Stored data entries
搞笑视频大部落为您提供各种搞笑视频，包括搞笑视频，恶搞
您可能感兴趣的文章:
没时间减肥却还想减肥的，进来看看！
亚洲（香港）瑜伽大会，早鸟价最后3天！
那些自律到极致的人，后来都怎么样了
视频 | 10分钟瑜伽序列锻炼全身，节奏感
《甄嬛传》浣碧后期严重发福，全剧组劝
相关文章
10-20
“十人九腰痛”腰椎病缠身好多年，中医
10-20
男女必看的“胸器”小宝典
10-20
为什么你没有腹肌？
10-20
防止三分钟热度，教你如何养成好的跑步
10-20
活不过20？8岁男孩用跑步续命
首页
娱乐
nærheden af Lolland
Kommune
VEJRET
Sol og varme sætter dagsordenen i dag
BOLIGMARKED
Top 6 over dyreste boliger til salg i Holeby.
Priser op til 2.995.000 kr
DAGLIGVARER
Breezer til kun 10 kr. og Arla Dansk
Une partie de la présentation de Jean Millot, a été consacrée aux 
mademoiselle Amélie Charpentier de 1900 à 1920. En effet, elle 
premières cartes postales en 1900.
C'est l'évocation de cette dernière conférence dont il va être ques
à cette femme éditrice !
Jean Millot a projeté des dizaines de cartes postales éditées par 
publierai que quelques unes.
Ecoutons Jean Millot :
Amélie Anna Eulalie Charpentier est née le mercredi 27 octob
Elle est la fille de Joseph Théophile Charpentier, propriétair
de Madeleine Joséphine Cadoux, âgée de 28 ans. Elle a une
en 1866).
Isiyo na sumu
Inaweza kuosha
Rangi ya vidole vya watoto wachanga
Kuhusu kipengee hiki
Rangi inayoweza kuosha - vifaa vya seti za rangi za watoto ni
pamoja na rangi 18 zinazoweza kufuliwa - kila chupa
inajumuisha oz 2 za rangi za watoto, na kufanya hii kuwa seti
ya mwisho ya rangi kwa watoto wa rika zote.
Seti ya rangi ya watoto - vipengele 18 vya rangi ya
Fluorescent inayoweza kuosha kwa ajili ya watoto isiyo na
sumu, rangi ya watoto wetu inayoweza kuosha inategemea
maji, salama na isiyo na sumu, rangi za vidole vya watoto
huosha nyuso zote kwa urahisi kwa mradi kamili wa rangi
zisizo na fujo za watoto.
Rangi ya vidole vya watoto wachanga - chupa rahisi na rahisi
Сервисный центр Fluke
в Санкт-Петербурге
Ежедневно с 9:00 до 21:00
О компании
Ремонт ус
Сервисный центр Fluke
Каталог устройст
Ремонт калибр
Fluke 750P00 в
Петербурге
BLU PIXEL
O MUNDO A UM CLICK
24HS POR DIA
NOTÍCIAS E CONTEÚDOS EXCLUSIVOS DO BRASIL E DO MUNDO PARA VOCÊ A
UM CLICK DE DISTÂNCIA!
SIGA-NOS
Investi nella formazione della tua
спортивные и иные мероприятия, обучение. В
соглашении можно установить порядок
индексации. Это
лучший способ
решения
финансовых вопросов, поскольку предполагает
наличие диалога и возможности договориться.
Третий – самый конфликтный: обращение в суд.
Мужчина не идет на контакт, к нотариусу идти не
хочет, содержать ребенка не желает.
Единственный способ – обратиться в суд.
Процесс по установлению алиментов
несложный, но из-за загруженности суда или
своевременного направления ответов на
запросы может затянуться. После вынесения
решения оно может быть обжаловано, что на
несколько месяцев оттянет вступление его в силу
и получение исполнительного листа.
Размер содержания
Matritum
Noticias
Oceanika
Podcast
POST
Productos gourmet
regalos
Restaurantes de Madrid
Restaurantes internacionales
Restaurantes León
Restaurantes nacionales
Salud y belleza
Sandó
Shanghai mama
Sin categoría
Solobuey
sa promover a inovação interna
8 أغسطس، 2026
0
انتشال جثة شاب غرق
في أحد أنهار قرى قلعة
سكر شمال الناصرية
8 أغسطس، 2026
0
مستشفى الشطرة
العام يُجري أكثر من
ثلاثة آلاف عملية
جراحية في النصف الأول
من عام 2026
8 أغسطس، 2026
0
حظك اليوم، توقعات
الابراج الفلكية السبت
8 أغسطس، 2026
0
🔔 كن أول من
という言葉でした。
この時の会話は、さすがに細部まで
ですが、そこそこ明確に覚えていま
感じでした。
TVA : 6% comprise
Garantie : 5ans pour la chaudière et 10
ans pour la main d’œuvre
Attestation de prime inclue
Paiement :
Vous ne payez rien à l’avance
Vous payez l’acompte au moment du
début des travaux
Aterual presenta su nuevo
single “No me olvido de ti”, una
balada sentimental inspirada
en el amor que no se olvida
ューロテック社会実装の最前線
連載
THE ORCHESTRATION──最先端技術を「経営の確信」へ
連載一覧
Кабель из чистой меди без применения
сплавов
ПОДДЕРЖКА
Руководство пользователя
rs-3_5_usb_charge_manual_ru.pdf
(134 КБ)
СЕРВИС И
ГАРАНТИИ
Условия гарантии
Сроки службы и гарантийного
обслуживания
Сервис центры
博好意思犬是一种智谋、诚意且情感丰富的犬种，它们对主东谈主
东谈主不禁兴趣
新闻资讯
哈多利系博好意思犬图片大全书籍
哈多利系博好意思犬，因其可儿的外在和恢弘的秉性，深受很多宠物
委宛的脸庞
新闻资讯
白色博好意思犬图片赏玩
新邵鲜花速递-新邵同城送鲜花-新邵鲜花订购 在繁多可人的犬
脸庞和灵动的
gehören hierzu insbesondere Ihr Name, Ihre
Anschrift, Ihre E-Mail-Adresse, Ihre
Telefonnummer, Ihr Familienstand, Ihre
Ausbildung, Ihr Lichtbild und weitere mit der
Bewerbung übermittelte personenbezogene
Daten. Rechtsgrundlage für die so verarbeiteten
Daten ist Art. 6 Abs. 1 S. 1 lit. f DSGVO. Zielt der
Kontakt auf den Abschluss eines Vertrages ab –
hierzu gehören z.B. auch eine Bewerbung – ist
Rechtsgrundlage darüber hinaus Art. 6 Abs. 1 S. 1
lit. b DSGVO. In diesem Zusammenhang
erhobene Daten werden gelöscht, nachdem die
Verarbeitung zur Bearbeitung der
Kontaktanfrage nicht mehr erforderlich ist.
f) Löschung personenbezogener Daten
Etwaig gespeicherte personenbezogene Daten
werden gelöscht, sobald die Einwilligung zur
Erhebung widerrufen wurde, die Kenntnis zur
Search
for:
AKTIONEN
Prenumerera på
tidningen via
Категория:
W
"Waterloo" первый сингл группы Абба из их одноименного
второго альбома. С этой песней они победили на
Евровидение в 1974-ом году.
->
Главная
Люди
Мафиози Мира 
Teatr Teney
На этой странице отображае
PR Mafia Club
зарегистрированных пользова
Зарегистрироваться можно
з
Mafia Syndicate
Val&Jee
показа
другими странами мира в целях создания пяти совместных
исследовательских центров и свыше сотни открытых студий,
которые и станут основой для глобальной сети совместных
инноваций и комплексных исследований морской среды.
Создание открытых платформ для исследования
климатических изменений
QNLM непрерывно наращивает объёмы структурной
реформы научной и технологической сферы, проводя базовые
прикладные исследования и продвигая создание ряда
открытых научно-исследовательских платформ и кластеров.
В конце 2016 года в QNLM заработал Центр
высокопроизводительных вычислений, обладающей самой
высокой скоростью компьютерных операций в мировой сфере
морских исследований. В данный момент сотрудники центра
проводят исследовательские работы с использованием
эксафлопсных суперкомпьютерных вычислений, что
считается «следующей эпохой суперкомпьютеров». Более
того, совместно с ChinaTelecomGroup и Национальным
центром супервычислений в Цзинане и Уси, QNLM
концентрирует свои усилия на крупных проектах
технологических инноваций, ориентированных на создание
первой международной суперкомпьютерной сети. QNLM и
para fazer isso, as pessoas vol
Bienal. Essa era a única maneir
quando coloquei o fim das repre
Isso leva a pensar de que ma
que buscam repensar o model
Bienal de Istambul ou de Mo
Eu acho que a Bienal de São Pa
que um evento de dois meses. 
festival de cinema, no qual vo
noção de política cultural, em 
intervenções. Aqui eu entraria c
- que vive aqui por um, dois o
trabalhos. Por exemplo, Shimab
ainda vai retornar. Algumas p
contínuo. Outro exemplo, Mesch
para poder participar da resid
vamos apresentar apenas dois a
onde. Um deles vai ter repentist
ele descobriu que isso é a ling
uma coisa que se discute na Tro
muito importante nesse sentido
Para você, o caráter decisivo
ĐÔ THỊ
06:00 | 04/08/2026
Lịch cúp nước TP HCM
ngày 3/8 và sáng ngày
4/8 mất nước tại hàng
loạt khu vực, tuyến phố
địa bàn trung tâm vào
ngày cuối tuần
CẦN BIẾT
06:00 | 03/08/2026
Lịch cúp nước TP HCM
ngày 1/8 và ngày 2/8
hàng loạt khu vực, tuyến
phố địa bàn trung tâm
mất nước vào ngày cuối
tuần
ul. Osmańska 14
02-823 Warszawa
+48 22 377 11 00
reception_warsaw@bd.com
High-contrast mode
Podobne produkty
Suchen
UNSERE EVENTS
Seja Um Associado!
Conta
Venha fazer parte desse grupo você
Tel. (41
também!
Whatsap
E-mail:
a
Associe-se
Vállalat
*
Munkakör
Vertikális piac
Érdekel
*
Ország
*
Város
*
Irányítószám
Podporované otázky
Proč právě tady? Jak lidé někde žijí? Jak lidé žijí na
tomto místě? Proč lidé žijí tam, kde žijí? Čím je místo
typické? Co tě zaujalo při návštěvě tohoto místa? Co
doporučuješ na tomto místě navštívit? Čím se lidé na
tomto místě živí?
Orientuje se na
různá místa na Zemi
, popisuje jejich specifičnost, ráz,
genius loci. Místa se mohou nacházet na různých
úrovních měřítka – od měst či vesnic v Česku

*THE TASK*. Beginning with the line that has "typické? Co tě", set down each line through the last one above, exactly, and nothing else.

*EXPECTED ANSWER*.
typické? Co tě zaujalo při návštěvě tohoto místa? Co
doporučuješ na tomto místě navštívit? Čím se lidé na
tomto místě živí?
Orientuje se na
různá místa na Zemi
, popisuje jejich specifičnost, ráz,
genius loci. Místa se mohou nacházet na různých
úrovních měřítka – od měst či vesnic v Česku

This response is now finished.